When we're using a **lot of data**, summing up all the weight steps can lead to really large updates that make the gradient descent diverge. To compensate for this, we'd need to use a quite small learning rate. 

Instead, we can just **divide by the number of records** in our data, $m$ to take the average:

$$E = \frac{1}{2m} \sum_\mu^m \big( y^{\,\mu} - \hat{y}^{\,\mu}\big)^2$$

This way, no matter how much data we use, our **learning rates** will typically be in the range of **0.01** to **0.001**. 
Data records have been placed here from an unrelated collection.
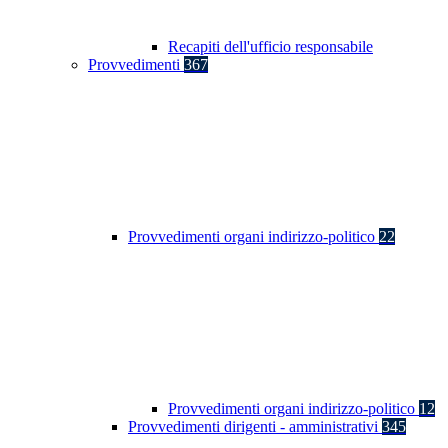
Recapiti dell'ufficio responsabile
Provvedimenti
367
Provvedimenti organi indirizzo-politico
22
Provvedimenti organi indirizzo-politico
12
Provvedimenti dirigenti - amministrativi
345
## Gradient Descent Momentum

[Momentum](https://distill.pub/2017/momentum/) is a method to **avoid local minimums** and miss the lowest possible minimum.

## Backpropagation

see also [this interactive description](https://developers-dot-devsite-v2-prod.appspot.com/machine-learning/crash-course/backprop-scroll) of the backpropagation algorithm.

### Calculation of the Error Term with Scalars

Supposed we have a neural network with a **single input layer** $x_1$, **two single hidden layers** $a_1$ and $a_2$ and a **single output layer** $\hat y$ like this:

![backpropagation](images/machine-learning-backpropagation.svg)

Each hidden and output layer has a **sigmoid** function $f$ as an **activation function**.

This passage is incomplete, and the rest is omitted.